I wanted the story titles in bold sans-serif and the author names in light gray below. Here’s how I set it up:
\renewcommand{\chapter}[2]{
\pagestyle{DefaultStyle}
\stdchapter*{
\sffamily
\LARGE
\textbf{\MakeUppercase{#1}}
\\
\large
\color{dark-gray}
{\MakeUppercase{#2}}
}
\addcontentsline{toc}{chapter}{
\protect\parbox[t]{\dimexpr\textwidth-3em}{
\sffamily#1
\\
\protect\small
\protect\color{gray}
\protect\textit{#2}
}
}
\def\leftmark{#1}
\def\rightmark{#2}
}it redefines chapter The command taking two arguments, title and byline, and both chapter formatting, sets the TOC formatting, and ensures that the title and byline are printed in headers on alternating pages.
Now every story file just says:
\chapter{Death and the Gorgon}{by Greg Egan}
[story content]Most writers send me stories as HTML, PDF, or Word, so I needed a way to convert them to LaTeX. To do this I wrote a simple Python script, which saved me a huge amount of manual formatting work.
Step 4: Creating the eBook
Printing was one thing, but I also needed an ebook. This proved to be easier than I expected because I could reuse all the LaTeX sources I had already created.
I used Pandoc to convert from LaTeX to EPUB:
# Convert LaTeX to EPUB
pandoc 2025.tex -o Think_Weirder_2025.epub \
—toc \
—epub-cover-image=cover_optimized.jpg \
—css=epub-style.css \
—metadata title="Think Weirder" \
—metadata author="Edited by Joe Stech"Pandoc’s default table of contents showed only story titles.

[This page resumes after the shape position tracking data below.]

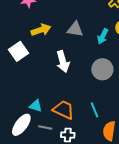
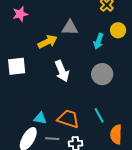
gray triangle: (75, 29) -> (70, 28), moved
yellow arrow: (41, 30) -> (48, 42), moved
white square: (18, 51) -> (17, 66), turned 36

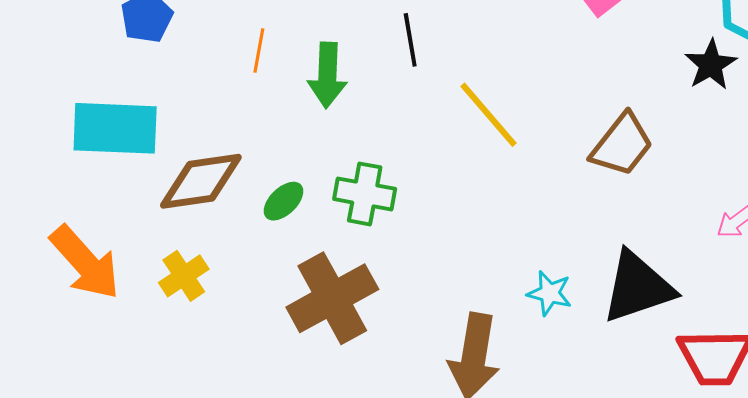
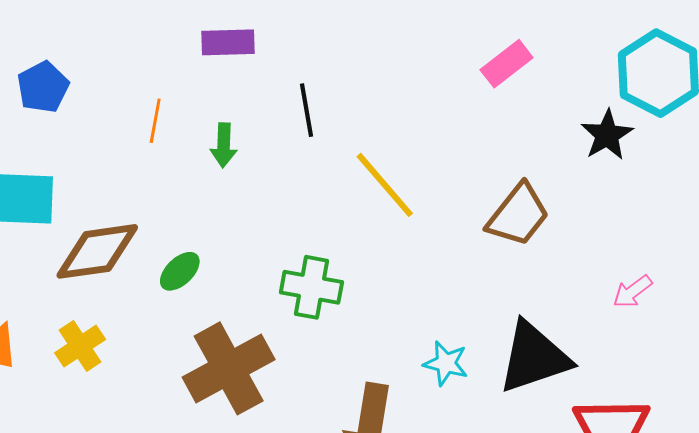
green arrow: (327, 75) -> (224, 145), size x0.7
green cross: (365, 194) -> (311, 287), moved

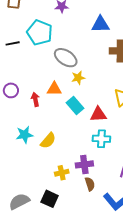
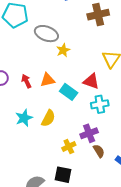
orange triangle: (54, 89) -> (47, 80), moved
cyan rectangle: (75, 106) -> (69, 92), moved
red triangle: (98, 114) -> (91, 81), turned 36

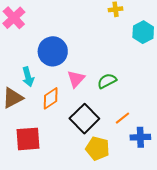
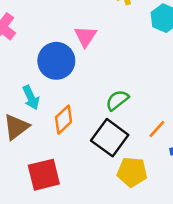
pink triangle: (76, 79) -> (85, 36), moved
green semicircle: (107, 81) -> (117, 100), moved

But I also wanted author names, like you see in print anthologies. EPUB is simply a zipped archive of XHTML files, so I wrote a small post-processing script:
def modify_toc(nav_content, authors):
"""Add author bylines to TOC entries."""
pattern = r'([^<]+)'
def add_author(match):
href, title = match.group(1), match.group(2)
chapter_id = extract_id_from_href(href)
if chapter_id in authors:
author = authors[chapter_id]
return f'{title}
\n' \
f'{author}'
return match.group(0)
return re.sub(pattern, add_author, nav_content)The script unzips the EPUB, finds the navigation file, adds the author’s byline, and rezips everything. The eBook table of contents now matches the print version.
what i learned
The whole process took longer than I expected – several months of night work. However, the simple software I wrote actually made it a viable one-person project, and inspired me to go through the entire process again the following year.

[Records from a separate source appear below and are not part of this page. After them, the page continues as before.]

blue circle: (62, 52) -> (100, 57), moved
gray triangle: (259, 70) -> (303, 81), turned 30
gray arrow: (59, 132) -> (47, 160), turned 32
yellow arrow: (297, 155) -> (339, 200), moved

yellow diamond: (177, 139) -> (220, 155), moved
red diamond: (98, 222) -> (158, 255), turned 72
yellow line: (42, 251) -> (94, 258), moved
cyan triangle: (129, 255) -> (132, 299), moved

It is important to stay organized. When hundreds of stories are involved, it’s easy to forget the details, so use se.py Saving metadata in that moment that could be sliced and diced later was very important.

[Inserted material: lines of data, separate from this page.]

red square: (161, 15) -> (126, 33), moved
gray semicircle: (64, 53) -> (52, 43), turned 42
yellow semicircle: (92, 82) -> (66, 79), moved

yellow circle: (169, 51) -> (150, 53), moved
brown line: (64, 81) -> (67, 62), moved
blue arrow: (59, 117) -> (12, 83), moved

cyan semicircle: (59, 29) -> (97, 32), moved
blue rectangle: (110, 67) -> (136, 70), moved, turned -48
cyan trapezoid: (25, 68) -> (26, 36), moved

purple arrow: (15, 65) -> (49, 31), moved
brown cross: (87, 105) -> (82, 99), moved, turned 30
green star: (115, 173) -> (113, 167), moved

Reproducible constructs were a lifesaver. I made changes to the book layout until just a week before publication. Because I could rebuild the entire book in seconds, and everything was backed up in Git, I could experiment freely without worrying about breaking things.
Simple file formats put me at ease. When something went wrong, I could always open a YAML file or look at the LaTeX source and understand what was happening. I never got to a point where tools were black boxes.
I didn’t need to understand everything in advance. As I progressed, I learned the details of LaTeX (admittedly I still don’t really understand LaTeX). Same is the case with Pandaok. First I did some basic work, then gradually improved it.
Can you do this too?
If you’re thinking about publishing a book – whether it’s an anthology, a novel, or a collection of technical writing – I think this approach is worth considering. There is something inspiring about having a detailed understanding of each step of the production process. If you have any questions feel free to reach out, I love talking about this hobby! You can email me at joe@thinkweirder.com.
And if you enjoy concept-driven science fiction that’s heavy on innovative ideas, check out Think weird!